Chronic Kidney Disease - Mineral Bone Disorder (CKD-MBD)

Introduction

CKD mineral and bone disorder (CKD-MBD) is common in patients with renal impairment and affects almost all patients receiving dialysis.

  • It is associated with fractures, cardiovascular disease and increased mortality.

Patients with advanced kidney disease require monitoring of parathyroid hormone (PTH), phosphorus, calcium and vitamin D levels.

Chronic Kidney Disease - Mineral Bone Disorder (CKD-MBD)

NOTE: Renal osteodystrophy is used to describe the bone pathology asssociated with CKD.



Hyperphosphatemia

Hyperphosphatemia contributes to chronically elevated PTH levels (secondary hyperparathyroidism) and must be treated to prevent bone disease and fractures.

Treatment is initially focused on restricting dietary phosphate (e.g. dairy products, bony fish cola, chocolate and nuts).

  • Dietary phosphate is restricted to 0.8-1 g/day for patients undergoing dialysis.
  • In addition to having high phosphate content, processed foods provide a more easily absorbed form of phosphate compared with fresh animal- and plant-based foods.
  • Phosphate bioavailability may be less with a vegetarian diet compared with an animal protein-based diet. Many foods that have traditionally been labeled high phosphate (such as beans and nuts) may actually be acceptable (providing they are not too high in potassium) because phosphate from these sources is absorbed slowly. This is because plant-derived phosphate found in unprocessed foods is in the form of phytate phosphorus, and the human intestine does not secrete phytase, the enzyme required for absorption.

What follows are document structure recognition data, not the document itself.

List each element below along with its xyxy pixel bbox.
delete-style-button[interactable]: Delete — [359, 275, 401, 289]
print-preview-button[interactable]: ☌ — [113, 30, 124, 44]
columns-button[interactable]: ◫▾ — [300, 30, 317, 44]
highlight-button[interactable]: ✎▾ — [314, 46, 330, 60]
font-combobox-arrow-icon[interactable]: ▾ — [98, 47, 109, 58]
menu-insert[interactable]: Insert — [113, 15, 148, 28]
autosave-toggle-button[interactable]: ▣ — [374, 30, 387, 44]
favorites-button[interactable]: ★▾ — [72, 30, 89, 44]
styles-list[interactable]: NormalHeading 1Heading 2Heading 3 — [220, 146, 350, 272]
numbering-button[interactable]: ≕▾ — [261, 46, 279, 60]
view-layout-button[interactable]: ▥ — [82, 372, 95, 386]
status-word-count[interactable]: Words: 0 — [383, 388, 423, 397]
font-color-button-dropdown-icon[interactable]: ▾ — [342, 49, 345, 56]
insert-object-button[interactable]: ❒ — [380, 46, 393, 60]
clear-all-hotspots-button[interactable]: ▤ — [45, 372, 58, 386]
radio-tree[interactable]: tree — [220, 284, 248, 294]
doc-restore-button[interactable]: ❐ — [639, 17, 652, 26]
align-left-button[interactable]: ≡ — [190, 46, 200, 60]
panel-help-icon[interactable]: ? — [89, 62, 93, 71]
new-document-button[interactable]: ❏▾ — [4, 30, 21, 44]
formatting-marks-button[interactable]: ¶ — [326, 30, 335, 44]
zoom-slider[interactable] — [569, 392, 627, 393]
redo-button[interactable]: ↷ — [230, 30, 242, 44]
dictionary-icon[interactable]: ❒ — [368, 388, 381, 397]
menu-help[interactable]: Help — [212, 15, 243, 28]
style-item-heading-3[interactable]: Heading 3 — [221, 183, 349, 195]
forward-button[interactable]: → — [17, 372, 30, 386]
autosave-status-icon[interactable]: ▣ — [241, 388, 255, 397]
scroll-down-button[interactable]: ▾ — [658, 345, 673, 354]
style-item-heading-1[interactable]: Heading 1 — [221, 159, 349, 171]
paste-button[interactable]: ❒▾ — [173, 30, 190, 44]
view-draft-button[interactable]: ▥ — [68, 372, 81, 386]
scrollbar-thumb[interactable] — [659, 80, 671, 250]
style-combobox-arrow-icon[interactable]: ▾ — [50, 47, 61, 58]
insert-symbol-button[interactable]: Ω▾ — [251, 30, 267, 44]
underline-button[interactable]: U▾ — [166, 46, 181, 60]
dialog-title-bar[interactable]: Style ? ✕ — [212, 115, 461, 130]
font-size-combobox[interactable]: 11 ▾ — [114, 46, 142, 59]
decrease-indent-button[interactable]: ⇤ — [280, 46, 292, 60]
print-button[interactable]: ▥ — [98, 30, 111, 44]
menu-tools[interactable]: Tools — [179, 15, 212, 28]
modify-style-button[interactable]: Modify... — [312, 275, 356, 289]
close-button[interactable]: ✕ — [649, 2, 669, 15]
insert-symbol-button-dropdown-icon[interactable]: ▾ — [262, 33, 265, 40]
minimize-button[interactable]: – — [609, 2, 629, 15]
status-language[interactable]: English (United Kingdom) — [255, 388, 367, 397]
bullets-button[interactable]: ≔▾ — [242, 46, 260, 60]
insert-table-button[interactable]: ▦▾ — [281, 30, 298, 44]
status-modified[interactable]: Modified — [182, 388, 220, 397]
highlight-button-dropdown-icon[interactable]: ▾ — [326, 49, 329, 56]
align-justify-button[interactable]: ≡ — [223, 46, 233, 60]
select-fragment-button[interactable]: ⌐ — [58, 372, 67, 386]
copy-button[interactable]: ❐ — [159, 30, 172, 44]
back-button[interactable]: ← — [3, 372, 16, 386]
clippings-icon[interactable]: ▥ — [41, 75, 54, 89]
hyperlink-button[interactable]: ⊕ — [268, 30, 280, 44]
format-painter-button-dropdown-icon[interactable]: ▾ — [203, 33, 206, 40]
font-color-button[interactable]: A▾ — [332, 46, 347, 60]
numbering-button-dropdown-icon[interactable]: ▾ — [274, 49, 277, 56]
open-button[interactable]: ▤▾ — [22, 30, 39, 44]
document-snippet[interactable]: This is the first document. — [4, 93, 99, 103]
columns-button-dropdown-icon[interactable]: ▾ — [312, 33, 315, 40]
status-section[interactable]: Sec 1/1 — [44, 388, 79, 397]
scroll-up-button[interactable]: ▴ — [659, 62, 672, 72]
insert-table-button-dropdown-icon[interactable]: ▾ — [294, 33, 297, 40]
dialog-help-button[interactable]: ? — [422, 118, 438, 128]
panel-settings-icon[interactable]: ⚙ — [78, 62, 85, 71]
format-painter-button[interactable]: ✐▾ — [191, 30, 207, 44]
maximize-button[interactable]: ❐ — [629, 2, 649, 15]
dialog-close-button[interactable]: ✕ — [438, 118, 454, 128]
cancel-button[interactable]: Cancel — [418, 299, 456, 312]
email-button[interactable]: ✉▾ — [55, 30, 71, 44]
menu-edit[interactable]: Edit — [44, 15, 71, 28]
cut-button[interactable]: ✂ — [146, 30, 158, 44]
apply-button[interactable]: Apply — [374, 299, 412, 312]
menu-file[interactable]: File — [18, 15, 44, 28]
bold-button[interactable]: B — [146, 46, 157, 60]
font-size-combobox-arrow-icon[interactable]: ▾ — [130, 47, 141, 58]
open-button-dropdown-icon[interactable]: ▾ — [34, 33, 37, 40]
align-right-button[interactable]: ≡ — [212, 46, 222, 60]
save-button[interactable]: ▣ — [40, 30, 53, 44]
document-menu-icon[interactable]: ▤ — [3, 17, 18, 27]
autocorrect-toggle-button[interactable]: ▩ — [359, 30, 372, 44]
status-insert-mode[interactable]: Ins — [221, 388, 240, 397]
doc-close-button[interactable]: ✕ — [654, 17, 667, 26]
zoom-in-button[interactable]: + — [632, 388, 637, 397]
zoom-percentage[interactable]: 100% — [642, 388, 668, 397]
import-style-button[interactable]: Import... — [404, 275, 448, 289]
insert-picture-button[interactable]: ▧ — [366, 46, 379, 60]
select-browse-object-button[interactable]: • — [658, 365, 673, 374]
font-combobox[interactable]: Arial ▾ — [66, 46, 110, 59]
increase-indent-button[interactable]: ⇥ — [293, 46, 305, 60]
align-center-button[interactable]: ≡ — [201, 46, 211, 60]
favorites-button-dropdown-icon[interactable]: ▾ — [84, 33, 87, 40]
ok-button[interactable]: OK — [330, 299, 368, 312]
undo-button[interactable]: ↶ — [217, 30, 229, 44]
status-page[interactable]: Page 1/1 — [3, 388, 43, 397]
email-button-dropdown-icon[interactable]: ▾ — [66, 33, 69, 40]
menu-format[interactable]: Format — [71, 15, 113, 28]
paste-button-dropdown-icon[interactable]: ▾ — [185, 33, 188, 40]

In addition, such a diet rich in legumes, nuts, and whole grains may also result in higher fiber intake while offering wider food choices
  • May speak to dietitian for more practical information on phosphate counting.

Phosphate Additives

As CKD progresses, phosphate binders are often required.

  • Phosphate binders block the absorption of dietary phosphate.
    • They are taken just prior to (or at the start of) of each meal.
  • 3 types of phosphate binders
    • Aluminium-based (e.g. aluminium hydroxide)
      • Replaced by calcium-based phosphate binder due to aluminium toxicity.
    • Calcium-based (e.g. calcium carbonate, calcium acetate)
      • Calcium carbonate is first line because is cheap and effective.
      • The total dose of elemental calcium provided preferably should not exceed 1500 mg/day due to risk of hypercalcemia and vascular calcification.
      • Hypercalcemia is especially problematic with concomitant use of vitamin D.
    • Aluminium-free, calcium-free (e.g. sevelamer, lanthanum, sucroferric oxyhydroxide, ferric citrate)
      • High cost.
      • Sevelamer hydrochloride, but not sevelamer carbonate, may induce metabolic acidosis.
      • May be preferred in hyperphosphatemia due to reduced likelihood of positive calcium balance and hypercalcemia.
  • A number of trials and two meta-analyses have suggested that non-calcium-containing phosphate binders, compared with calcium-containing phosphate binders, decrease mortality among patients with CKD.

In treatment of persistent hyperphosphatemia, dialytic phosphate removal may be employed.



Vitamin D Deficiency and Secondary Hyperparathyroidism

After controlling hyperphosphatemia, elevations in PTH are treated primarily with vitamin D.

  • Vitamin D deficiency occurs when the kidney is unable to hydroxylate vitamin D to its final active.

All current vitamin D analogues may induce hyperphosphatemia and hypercalcemia, limiting the dose of which can be prescribed for CKD patients with hyperparathyroidism.

  • The most commonly used vitamin D analogues are calcitriol, alfacalcidol and paricalcitol.
  • Newer vitamin D analogues, such as paricalcitol and doxercalciferol, are alternatives that cause less hypercalcemia than calcitriol.

Another method of inhibiting PTH release is by increasing the sensitivity of the calcium receptor on the parathyroid gland (i.e. calcimimetic) (e.g. cinacalcet, etelcalcetide)

  • Only used in dialysis patients.
  • Monitor for symptoms of hypocalcaemia (e.g. paraesthesia, myalgia, cramping, tetany, seizures).

Symptomatic patients with markedly elevated parathyroid hormone (PTH) levels should be referred for parathyroid surgery if they become refractory to medical therapy.